IoT will also be vital in providing sensor data to monitor whether customers are adhering to social distancing. This will be a much quicker, easier and more accurate method than watching shoppers with human staff.

JP: How else will technology assist retail in regaining momentum post-coronavirus?

RG: A key imperative for the retailers would be translating in-store experiences online.  In an environment where it is inevitable customers will spend less time in-store, technology needs to respond and reduce the “experience gap”. Experiences also need to be seamless across channels including web or mobile incorporate accurate promotions, accommodate social media integration, be accessible, secure and responsive.

Ultimately, technology alone will not entice customers back into the store – the customer experience will become the biggest factor moving forward.

JP: Is high street likely to return to normality, or is the future of retail purely online?

RG: Before the pandemic hit, the high street was already suffering from reduced footfall and declining in-store sales as consumers turned to the convenience of online shopping. To tackle this, brands focused on improving customer experience by offering something new and exciting. The pandemic has again highlighted the importance of improving customer experience to attract consumers back post-lockdown, but with the safety of staff and welfare of shoppers of utmost importance, this may look a little different to what retailers had planned prior to the pandemic.

With one-fifth of UK retailers not planning to reopen after lockdown, we expect the high street will be made up of fewer but much larger stores, with the concept of the megastore becoming much more familiar to UK shoppers, however, these megastores will not be physical stores. Brands will increasingly adopt display-only concepts that encourage customers to look, but order and try on at home or try on virtually. Smaller stores left unopened will be used as ‘dark stores’ – more convenient and local warehouses used for fulfilment to improve the e-commerce, home delivery experience.
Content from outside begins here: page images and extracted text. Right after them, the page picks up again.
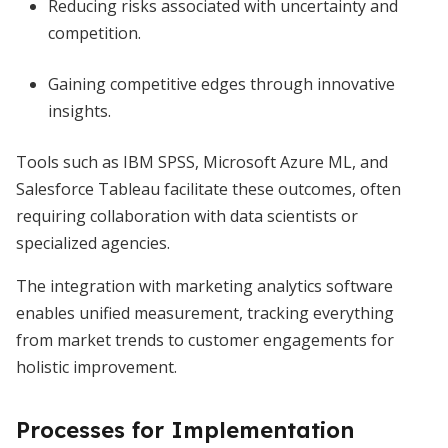
Reducing risks associated with uncertainty and
competition.
Gaining competitive edges through innovative
insights.
Tools such as IBM SPSS, Microsoft Azure ML, and
Salesforce Tableau facilitate these outcomes, often
requiring collaboration with data scientists or
specialized agencies.
The integration with marketing analytics software
enables unified measurement, tracking everything
from market trends to customer engagements for
holistic improvement.
Processes for Implementation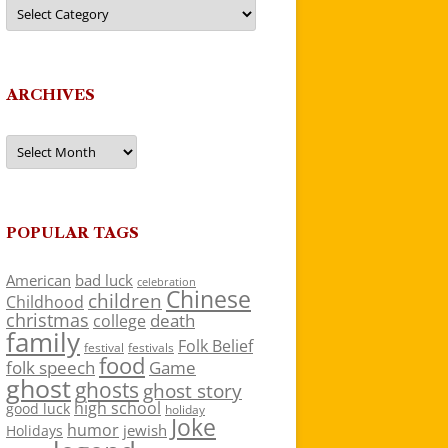
Categories
ARCHIVES
Archives
POPULAR TAGS
American
bad luck
celebration
Chinese
children
Childhood
christmas
death
college
family
Folk Belief
festivals
festival
food
folk speech
Game
ghost
ghosts
ghost story
high school
good luck
holiday
Joke
humor
jewish
Holidays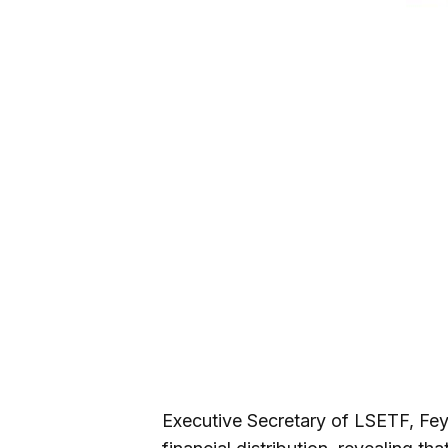
Executive Secretary of LSETF, Fey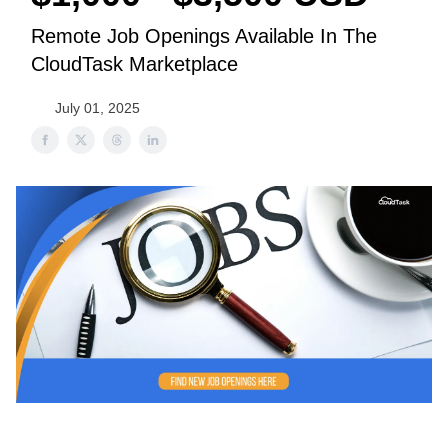
Remote Job Openings Available In The
CloudTask Marketplace
July 01, 2025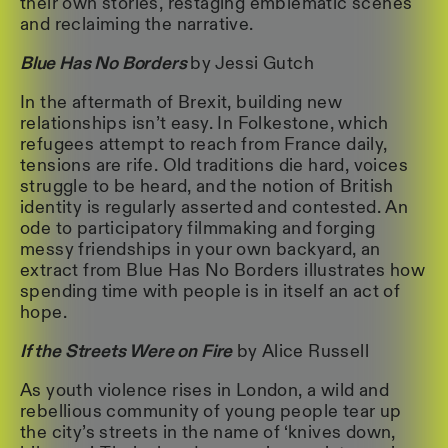
their own stories, restaging emblematic scenes
and reclaiming the narrative.
Blue Has No Borders
by Jessi Gutch
In the aftermath of Brexit, building new
relationships isn’t easy. In Folkestone, which
refugees attempt to reach from France daily,
tensions are rife. Old traditions die hard, voices
struggle to be heard, and the notion of British
identity is regularly asserted and contested. An
ode to participatory filmmaking and forging
messy friendships in your own backyard, an
extract from Blue Has No Borders illustrates how
spending time with people is in itself an act of
hope.
If the Streets Were on Fire
by Alice Russell
As youth violence rises in London, a wild and
rebellious community of young people tear up
the city’s streets in the name of ‘knives down,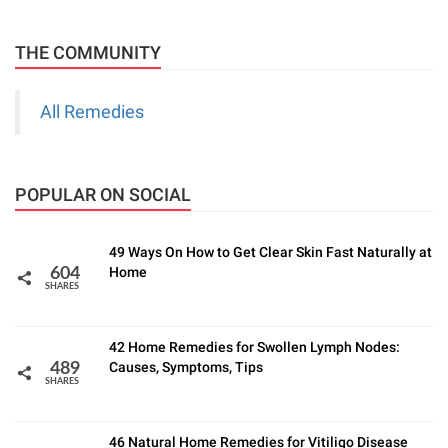
THE COMMUNITY
All Remedies
POPULAR ON SOCIAL
49 Ways On How to Get Clear Skin Fast Naturally at
Home
604
SHARES
42 Home Remedies for Swollen Lymph Nodes:
Causes, Symptoms, Tips
489
SHARES
46 Natural Home Remedies for Vitiligo Disease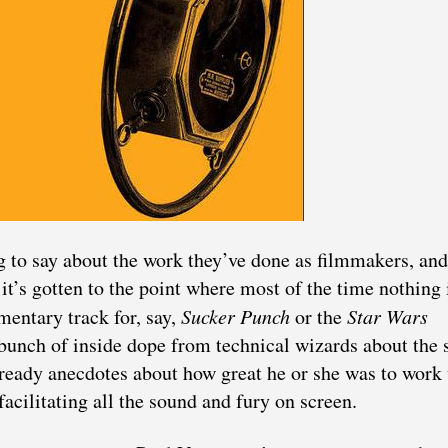
 to say about the work they’ve done as filmmakers, and
it’s gotten to the point where most of the time nothing 
mentary track for, say,
Sucker Punch
or the
Star Wars
 bunch of inside dope from technical wizards about the 
et-ready anecdotes about how great he or she was to work
facilitating all the sound and fury on screen.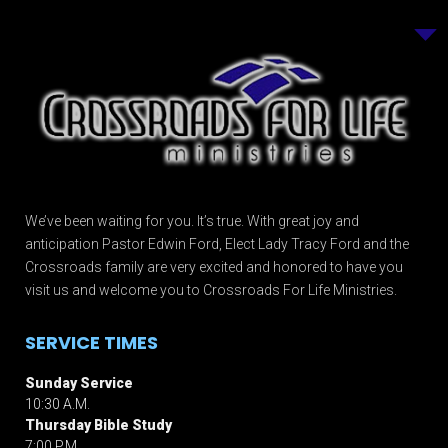
We’ve been waiting for you. It’s true. With great joy and
anticipation Pastor Edwin Ford, Elect Lady Tracy Ford and the
Crossroads family are very excited and honored to have you
visit us and welcome you to Crossroads For Life Ministries.
SERVICE TIMES
Sunday Service
10:30 A.M.
Thursday Bible Study
7:00 P.M.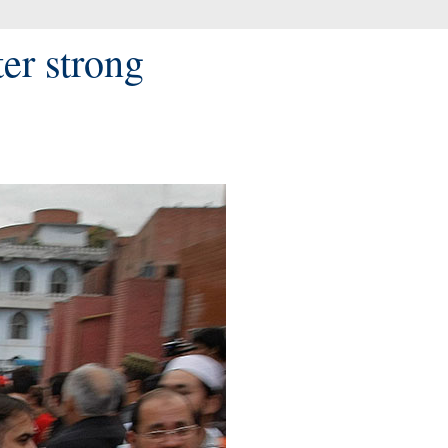
ter strong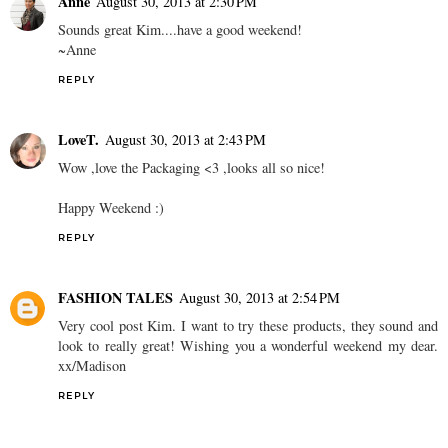
Anne
August 30, 2013 at 2:30 PM
Sounds great Kim....have a good weekend!
~Anne
REPLY
LoveT.
August 30, 2013 at 2:43 PM
Wow ,love the Packaging <3 ,looks all so nice!
Happy Weekend :)
REPLY
FASHION TALES
August 30, 2013 at 2:54 PM
Very cool post Kim. I want to try these products, they sound and
look to really great! Wishing you a wonderful weekend my dear.
xx/Madison
REPLY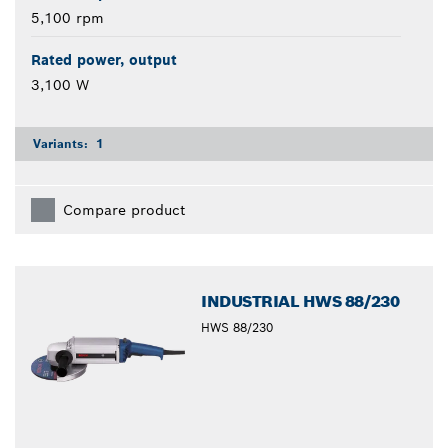
5,100 rpm
Rated power, output
3,100 W
Variants:
1
Compare product
INDUSTRIAL HWS 88/230
HWS 88/230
JP: What is the most important thing that retailers should be doing right now in terms of using technology?

RG: As social distancing becomes a more embedded cultural norm and as consumers seek ensured hygiene, health, security and trust, how retailers and brands amend their customer experiences today will have implications on future loyalty-building and growth efforts. In the new world of social distancing, traditional customer experience offerings are in some cases no longer possible or, at the very least, no longer of value to shoppers.

Retailers and brands should now utilise technology to help them shift their experiences to what consumers will value most in a post-Covid-19 world.

It is uncertain what lasting changes to consumer behaviours Covid-19 will leave in its wake. However, there are some experience-oriented services on which retailers should focus their strategies in the new reality and beyond. These include offering increased convenience to shoppers with successful contactless delivery options and consultative engagement and advice from virtual store associates delivered by chatbots and AI-driven automation technology.